User:Perry/Summer 2006 Harvard iGEM/Protocols
For x% gel, mix x grams Ultrapure agarose in 100ml 1X TBE in a plastic flask, heat by microwave and swirl with top screwed on loosely until clear, cool, added with 3ul (with gloves), pour into gel frame, let set for 20 min. Place into gel running box and submerge barely with 1X TBE. Load wells, and run gel at appropriate voltage and time.
Loading dye is BTB dye 50% glycerol + 10X TBE. Dye has been added to 1X 1kb ladder at 1:11 ratio; 10ul used.
Qiagen gel extraction pages 25-26
Roche Rapid DNA ligation kit page 2
Chemically competent OneShot Top10 cells. Let cells thaw on ice. Add appropriate amount of DNA, tap gently to mix, and let sit on ice for 20 minutes. Heat shock for 30 sec at 42dC; let cool on ice for 2 min. Add 250ul SOC media, and shake for 1 hour at 37dC. Pipet onto agar plate treated with appropriate drug, and spread.

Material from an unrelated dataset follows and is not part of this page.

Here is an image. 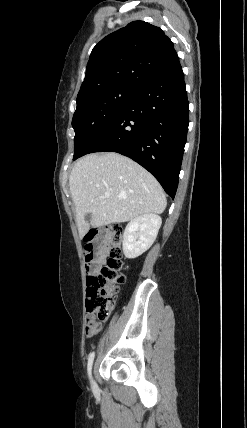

Leave in 37dC overnight with agar side up.
x ul DNA
10% by volume buffer (10X, choose buffer best for enzymes used)
1% BSA (100X)
2% enzyme 1
2% enzyme 2
y ul water (to fill to desired mixture volume)
Mix and incubate for 1-2hr (or overnight if you want) at 37dC. Then, if you plan on storing, incubate for 20min at 80dC. This kills the restriction enzymes.